- _WORK REQUIRED_:
What you should give back is every line from the one containing "Partei [menuitem] (73, 191)" through the last line of the records below, word for word and without pictures.

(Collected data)
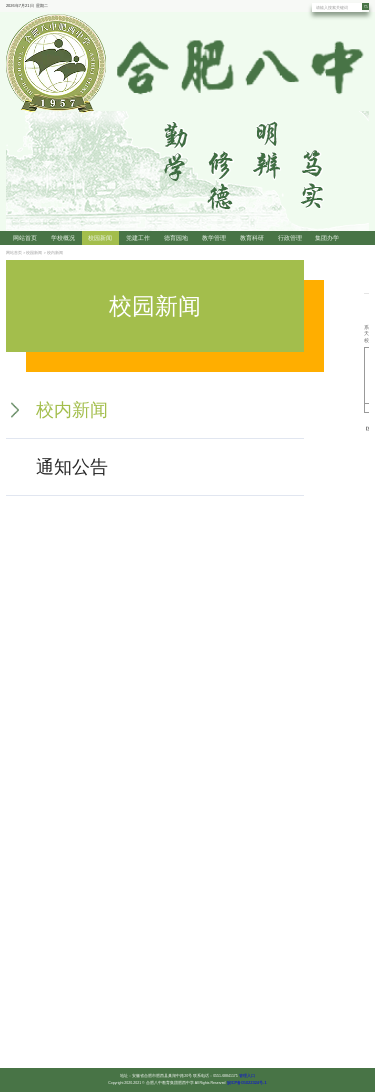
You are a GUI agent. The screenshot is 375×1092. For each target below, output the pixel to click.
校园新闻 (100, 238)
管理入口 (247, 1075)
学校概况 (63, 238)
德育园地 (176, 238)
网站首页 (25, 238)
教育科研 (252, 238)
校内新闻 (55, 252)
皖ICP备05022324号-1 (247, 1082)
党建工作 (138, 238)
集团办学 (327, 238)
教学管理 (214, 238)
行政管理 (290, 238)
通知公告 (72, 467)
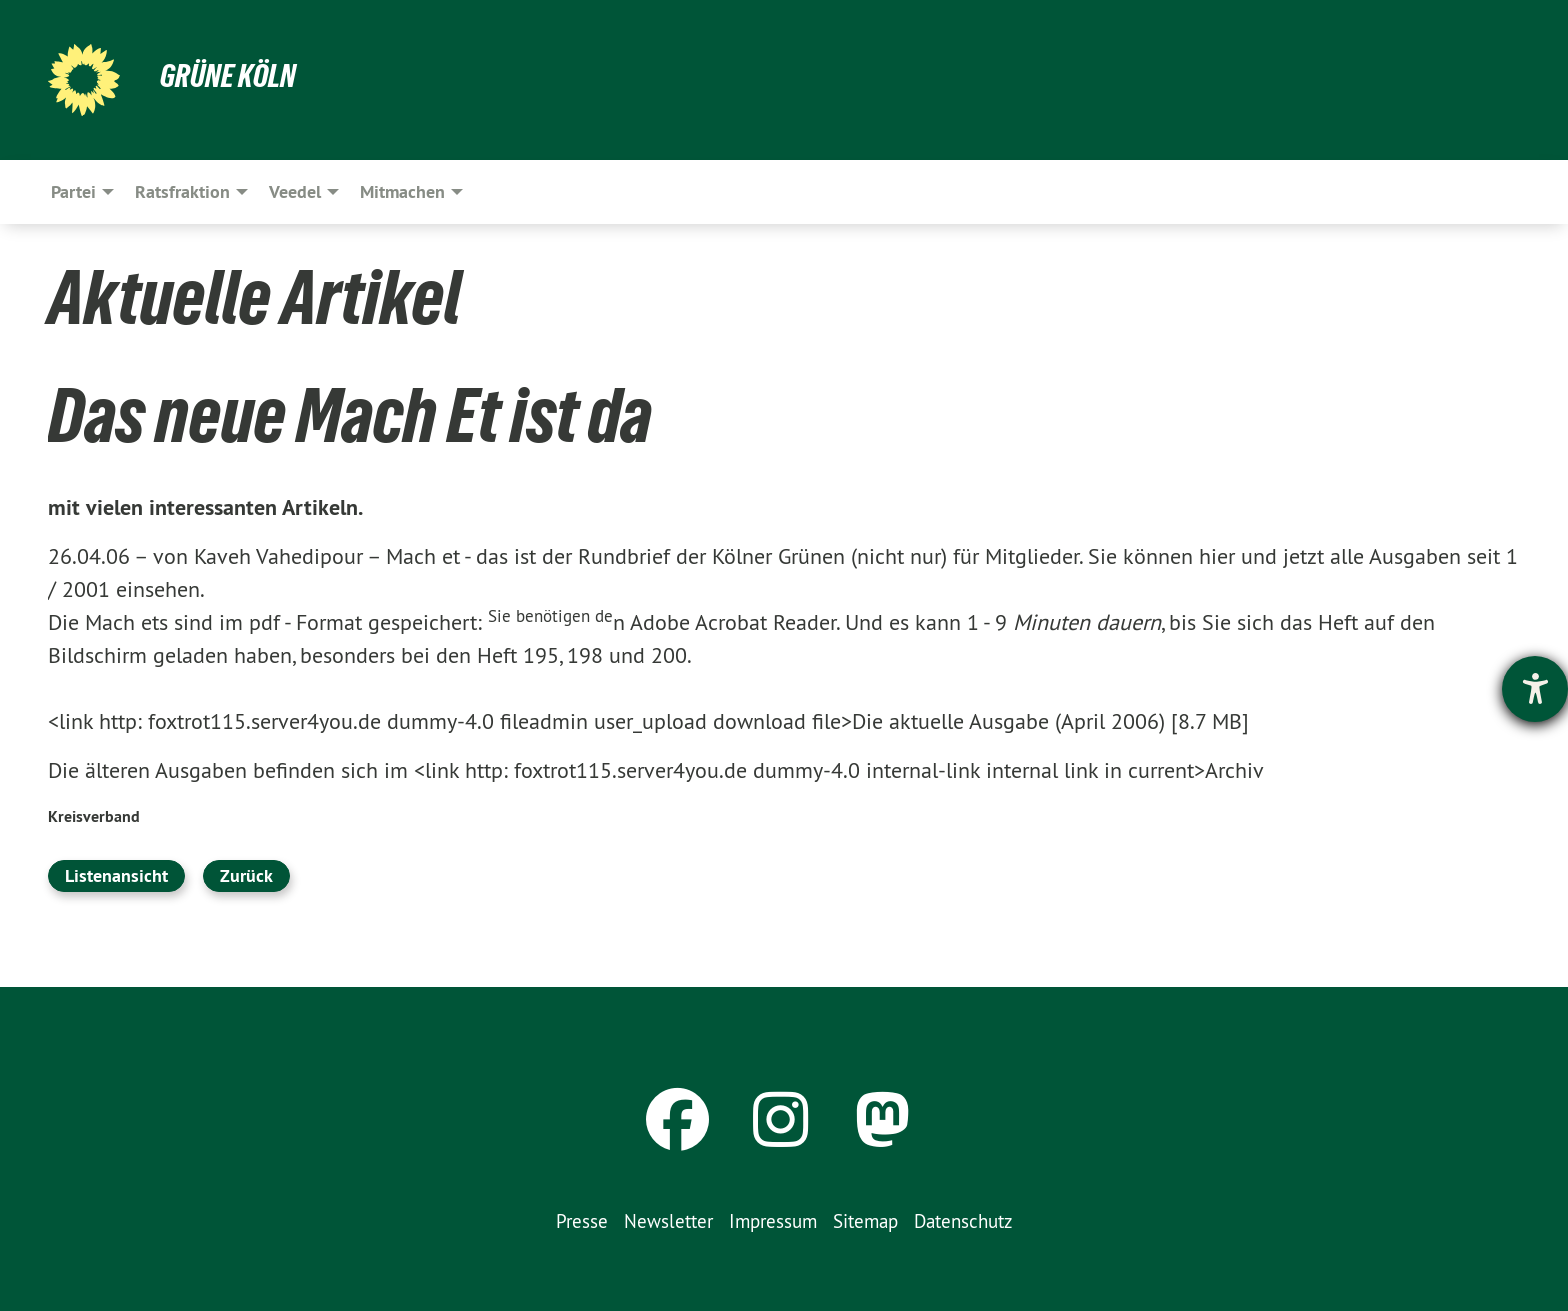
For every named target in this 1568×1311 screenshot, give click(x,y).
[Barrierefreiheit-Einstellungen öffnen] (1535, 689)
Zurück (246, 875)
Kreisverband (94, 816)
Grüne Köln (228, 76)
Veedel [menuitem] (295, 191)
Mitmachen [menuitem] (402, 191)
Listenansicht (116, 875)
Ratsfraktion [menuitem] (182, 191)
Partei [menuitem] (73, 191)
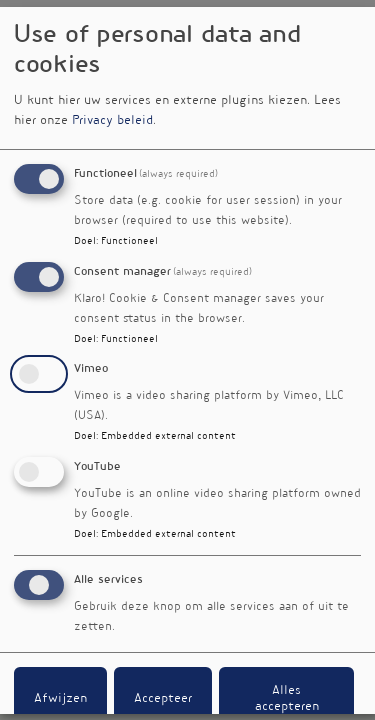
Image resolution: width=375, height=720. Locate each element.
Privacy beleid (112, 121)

- _COMPLETED EXERCISE_:
Partei [menuitem] (73, 191)
Image resolution: width=375, height=720. Locate each element.
Privacy beleid (112, 121)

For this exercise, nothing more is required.